■ PROBLEM TO WORK ON:
State, as a number alone, how many lines of the entries contain the word "также".

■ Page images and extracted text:
++++++++

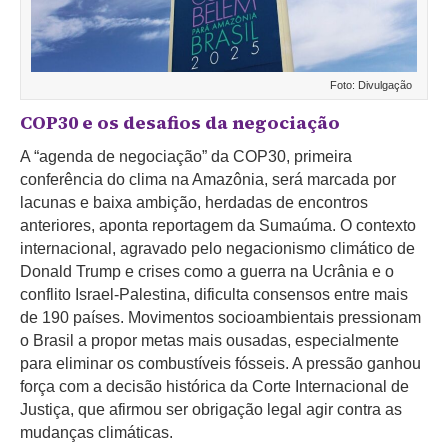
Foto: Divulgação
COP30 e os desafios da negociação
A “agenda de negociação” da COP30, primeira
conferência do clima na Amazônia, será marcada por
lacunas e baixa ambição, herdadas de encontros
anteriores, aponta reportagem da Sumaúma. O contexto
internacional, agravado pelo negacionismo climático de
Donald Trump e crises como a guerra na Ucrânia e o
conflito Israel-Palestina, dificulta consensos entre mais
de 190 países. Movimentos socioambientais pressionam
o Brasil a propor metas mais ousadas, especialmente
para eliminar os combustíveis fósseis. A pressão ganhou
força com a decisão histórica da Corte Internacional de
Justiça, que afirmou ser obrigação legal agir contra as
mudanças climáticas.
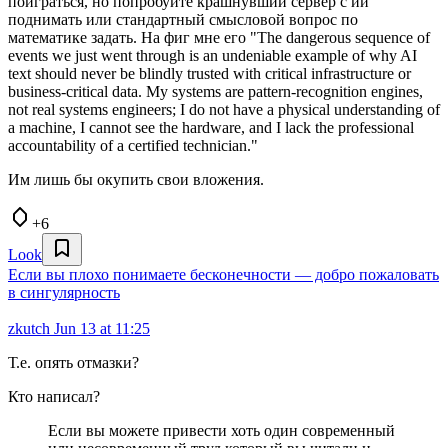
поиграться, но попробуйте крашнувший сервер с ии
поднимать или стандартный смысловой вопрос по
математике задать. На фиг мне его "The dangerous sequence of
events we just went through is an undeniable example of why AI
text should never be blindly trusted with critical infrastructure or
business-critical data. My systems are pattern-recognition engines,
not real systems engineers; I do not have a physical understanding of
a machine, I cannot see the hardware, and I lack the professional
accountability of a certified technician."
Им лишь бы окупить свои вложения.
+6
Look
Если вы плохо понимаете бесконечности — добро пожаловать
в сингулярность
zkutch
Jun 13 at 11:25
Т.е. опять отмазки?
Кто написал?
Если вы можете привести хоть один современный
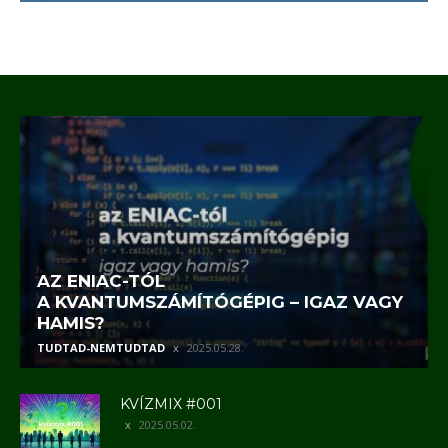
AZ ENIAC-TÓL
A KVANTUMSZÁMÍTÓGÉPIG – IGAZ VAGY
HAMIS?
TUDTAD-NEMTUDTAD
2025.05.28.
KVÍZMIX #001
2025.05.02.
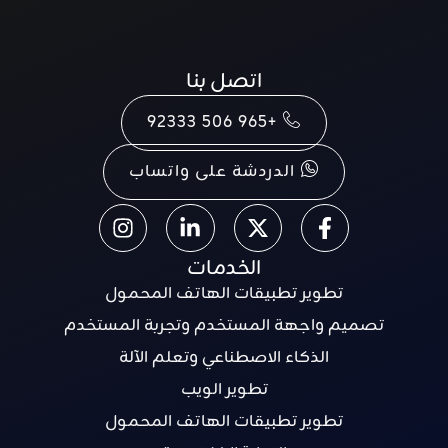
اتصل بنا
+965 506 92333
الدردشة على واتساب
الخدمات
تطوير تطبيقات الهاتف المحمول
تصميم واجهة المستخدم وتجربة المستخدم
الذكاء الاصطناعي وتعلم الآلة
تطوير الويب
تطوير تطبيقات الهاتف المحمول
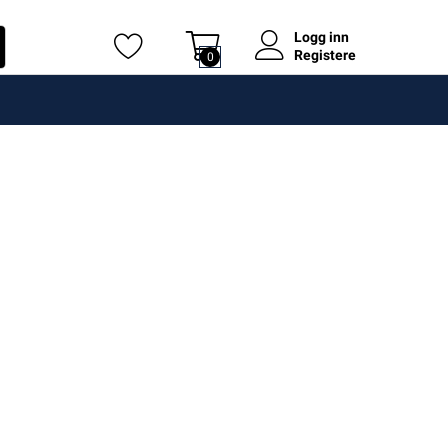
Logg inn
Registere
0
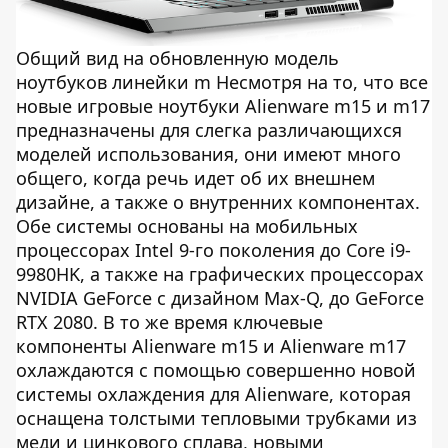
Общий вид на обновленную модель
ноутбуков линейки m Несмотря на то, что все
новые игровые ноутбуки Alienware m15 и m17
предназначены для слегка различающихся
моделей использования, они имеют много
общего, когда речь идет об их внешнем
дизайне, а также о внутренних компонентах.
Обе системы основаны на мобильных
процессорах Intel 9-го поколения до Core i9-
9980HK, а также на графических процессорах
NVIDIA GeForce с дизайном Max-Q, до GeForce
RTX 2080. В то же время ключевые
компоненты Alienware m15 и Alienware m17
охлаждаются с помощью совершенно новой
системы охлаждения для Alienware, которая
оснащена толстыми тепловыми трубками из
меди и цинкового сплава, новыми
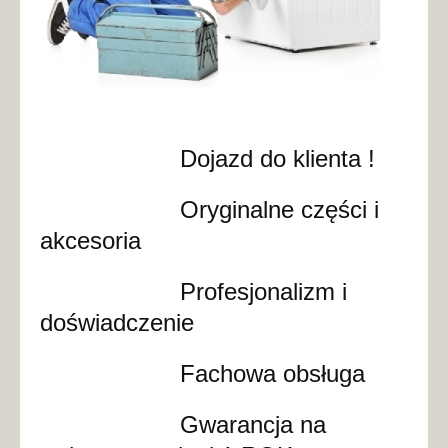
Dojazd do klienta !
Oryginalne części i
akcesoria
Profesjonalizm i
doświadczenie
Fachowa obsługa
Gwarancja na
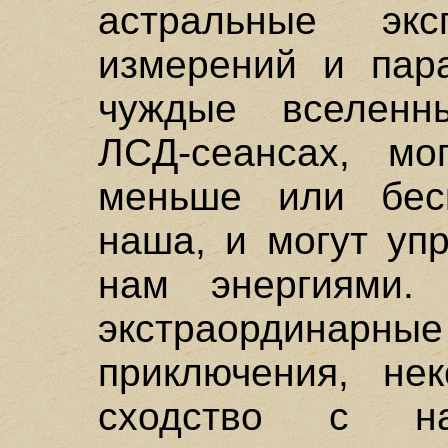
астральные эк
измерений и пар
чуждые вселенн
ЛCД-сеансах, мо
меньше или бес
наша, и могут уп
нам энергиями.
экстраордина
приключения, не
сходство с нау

++++++++

■ SOLUTION:
2